Synthesis and Sodium-Ion Storage of Triazole-Substituted Graphdiyne

Sodium-ion batteries (SIBs) have developed rapidly in recent years, confronting low capacity and poor cycling stability issues for anode material. Herein, triazole-substituted graphdiyne (TzlGDY) was designed to tune the sodium-ion insertion sequence, and an effective diyne-radical Na-storage mechanism was discovered. The distinctive diyne-ditriazole architecture actualizes a preferential Na⁺–N complexation, then π-bond homolysis of diyne is induced by Na⁺ to generate two radicals at two end carbons of diyne, and thereby two radicals capture two additional Na⁺ by Na⁺–radical coupling.
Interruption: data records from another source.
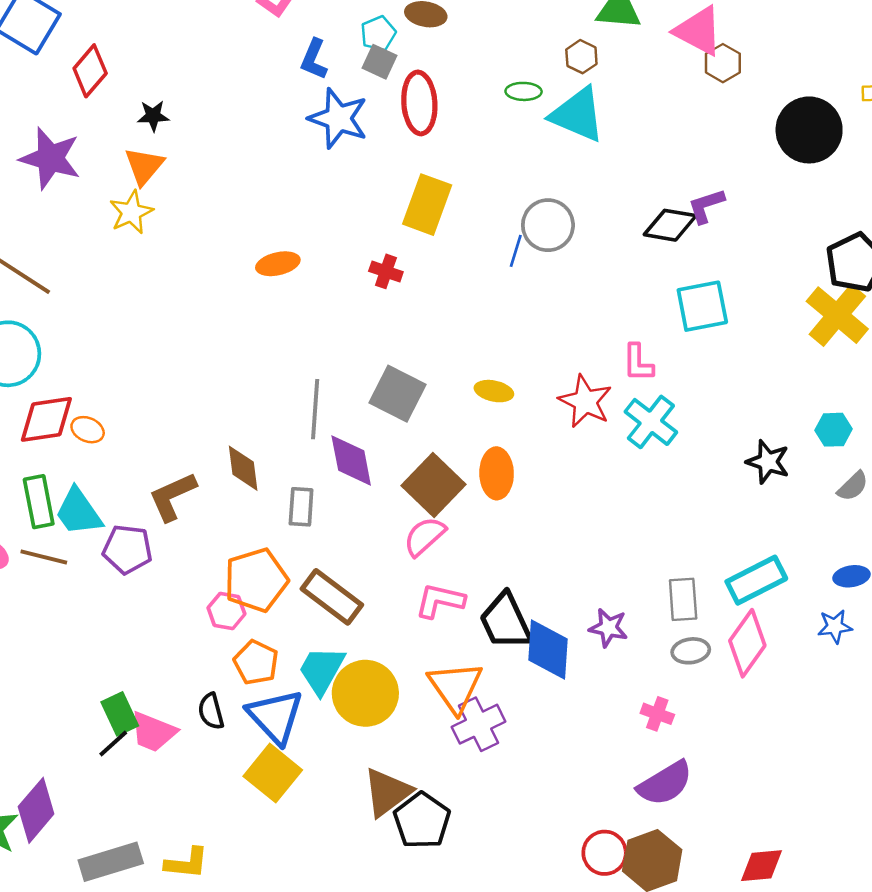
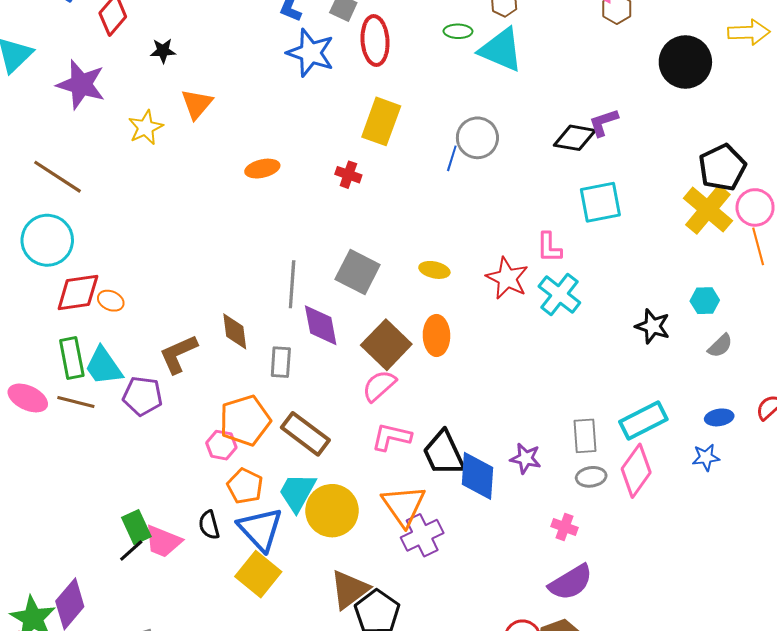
orange triangle: (144, 166) -> (197, 104), moved

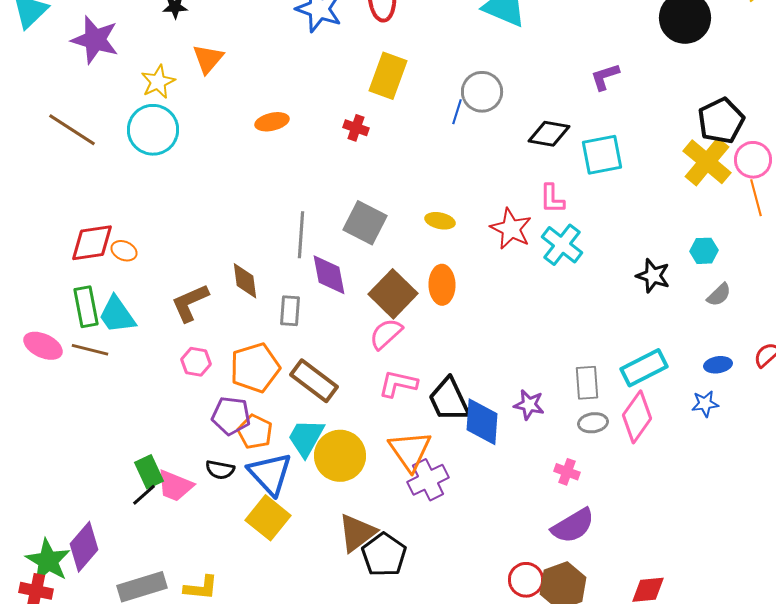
black diamond: (575, 138) -> (549, 134), moved
cyan circle: (47, 240) -> (153, 130), moved
purple pentagon: (143, 396) -> (231, 416), moved
pink hexagon: (221, 445) -> (196, 362), moved
black semicircle: (209, 525) -> (220, 470), turned -64

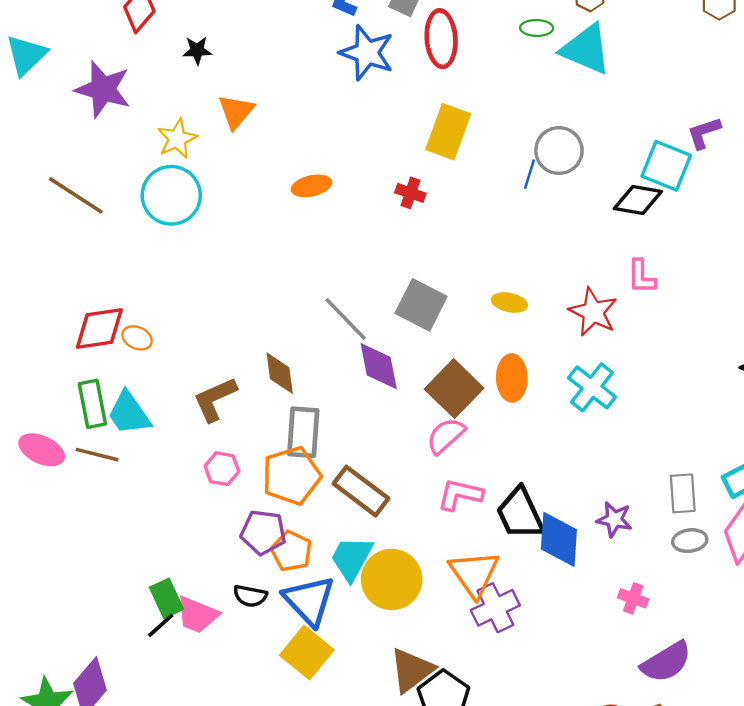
cyan square: (602, 155) -> (666, 166), moved, turned 33
gray line: (301, 235) -> (346, 319), turned -48
cyan cross: (562, 245) -> (592, 387), moved
gray rectangle: (290, 311) -> (303, 432), moved, size x1.4
pink cross: (567, 472) -> (633, 598), moved

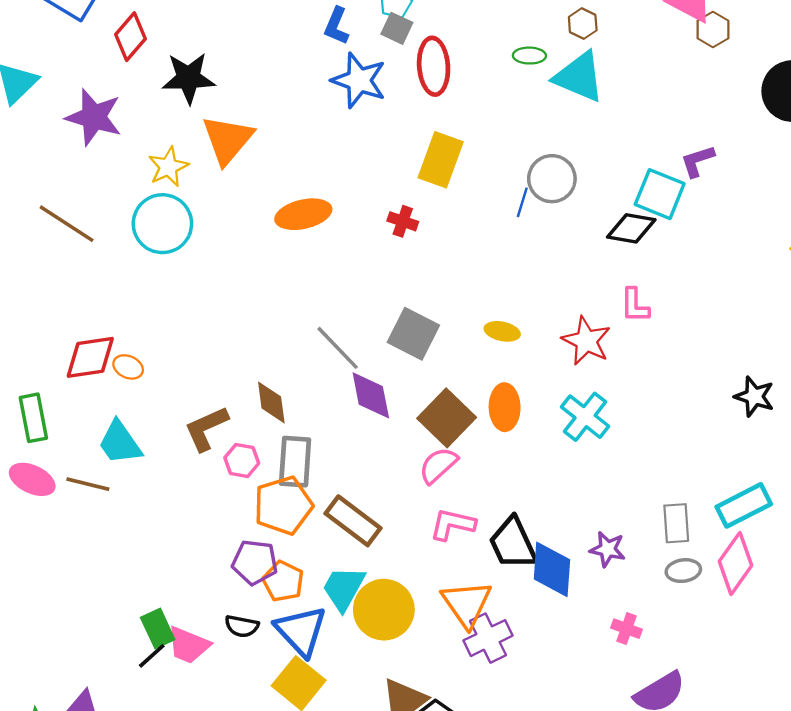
black star: (197, 50) -> (188, 78), size x1.8
orange triangle: (236, 112) -> (228, 140), size x1.4
orange ellipse: (311, 186) -> (303, 214), size x1.4
green rectangle: (92, 404) -> (33, 418), moved
pink hexagon: (222, 469) -> (242, 460), moved

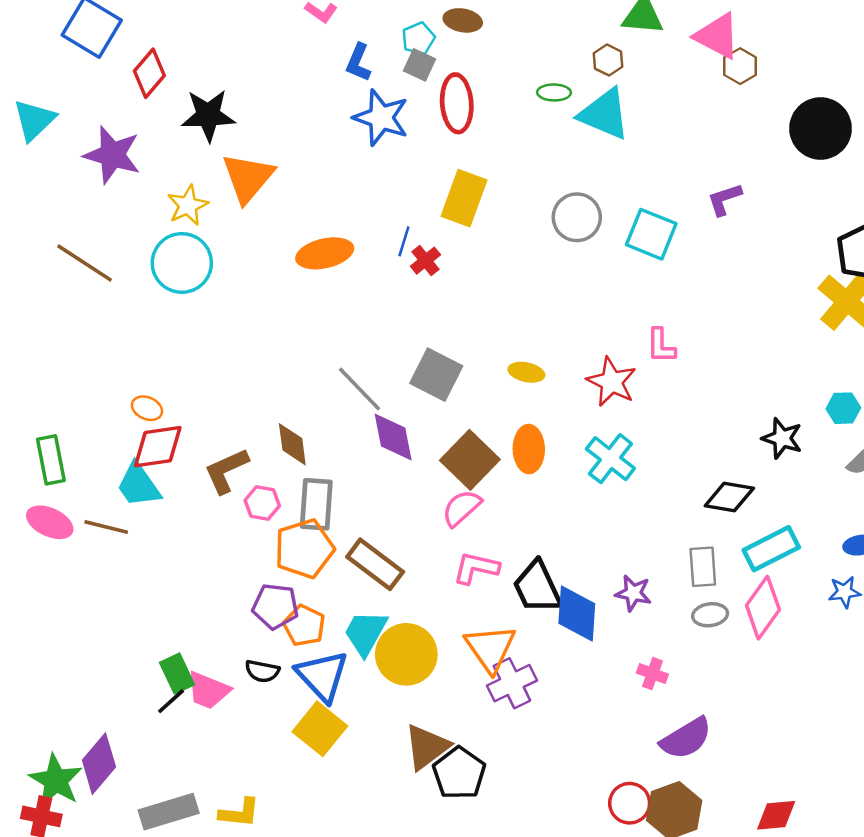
cyan square: (660, 194) -> (651, 234), moved
blue line: (522, 202) -> (404, 241), moved
red cross: (403, 221) -> (426, 261), turned 32
black diamond: (631, 228) -> (729, 497), moved
red diamond: (90, 357) -> (158, 447), moved

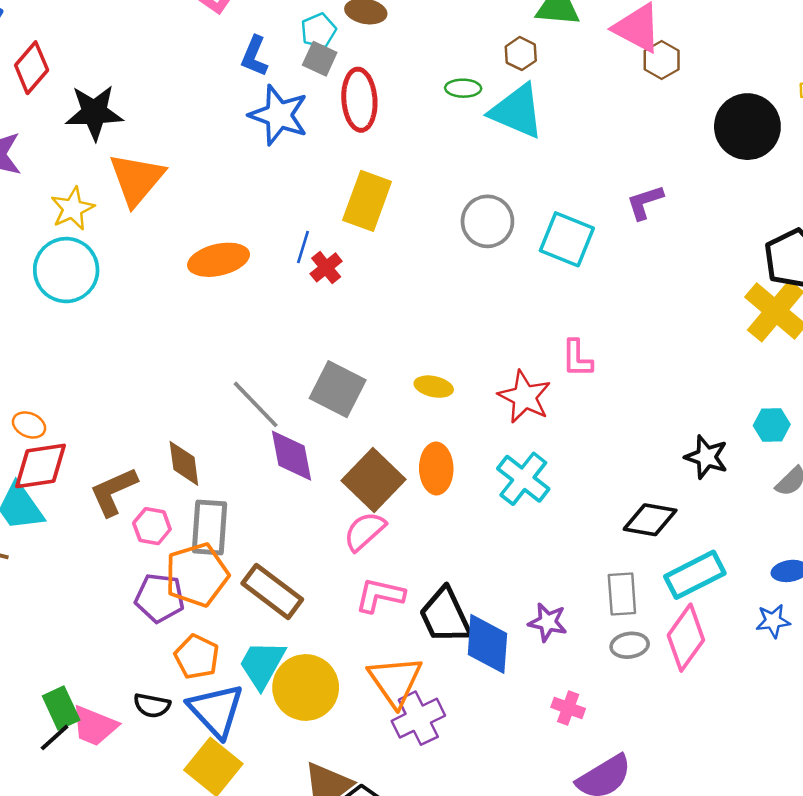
purple pentagon: (275, 606) -> (160, 598), moved

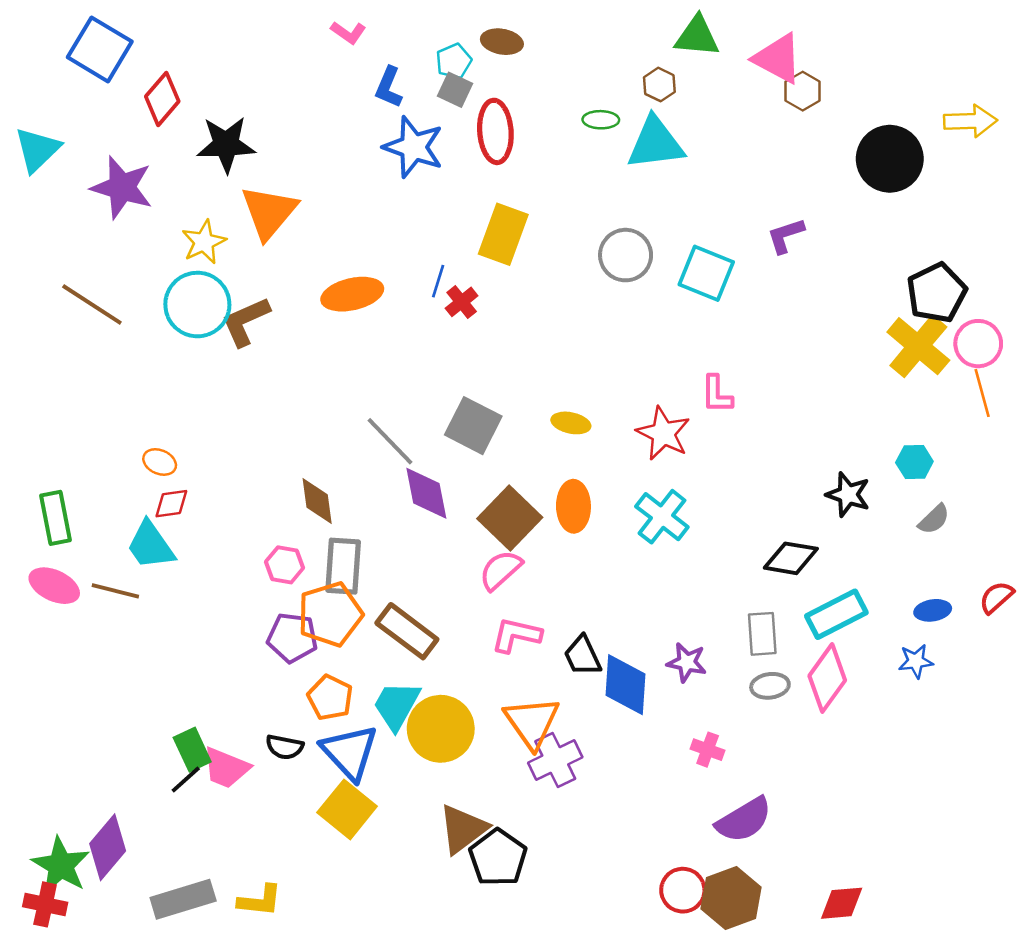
cyan triangle: (517, 111) -> (655, 143), turned -30
red diamond: (41, 466) -> (171, 504), size x0.6
brown L-shape: (114, 492) -> (246, 321), moved
black trapezoid: (445, 616) -> (583, 656), size x0.7

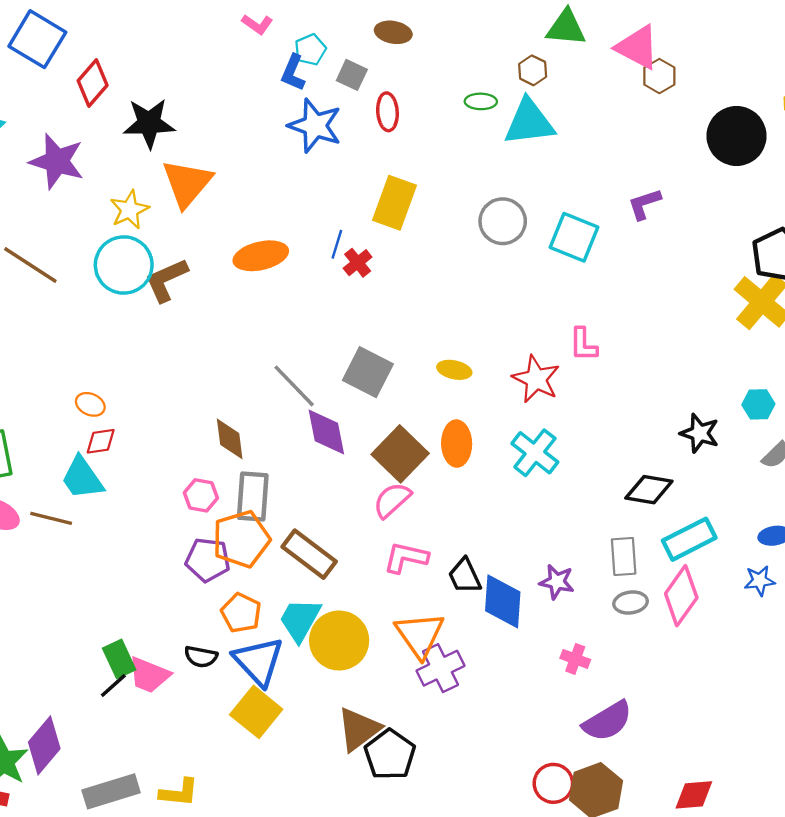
cyan pentagon: (454, 61) -> (310, 50), moved
red ellipse: (495, 131) -> (387, 112), size x0.7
This Na⁺–N complexation followed by the Na⁺–radical coupling mechanism more effectively enhances capacity compared with the reported cation−π mechanism. Furthermore, other ditriazole-N atoms chelate two more Na⁺. The triazole-filled nanopores and full-carbon backbone in TzlGDY effectively stabilize diyne radicals and enhance the Na⁺-transport kinetics. As a result, TzlGDY’s anode presented almost no capacity decay over 12,000 cycles at 5 A g^–1 with a final capacity of 251.7 mAh g^–1. Moreover, the TzlGDY||NVP full cell delivered a high specific capacity of 114 mAh g^–1 at 0.2C with a capacity retention of 81.8% and an average CE of 99.6% after 150 cycles. Our results demonstrate the diyne-radical mechanism is a new concept of energy storage and open up a new route for efficiently regulating anode materials in SIBs.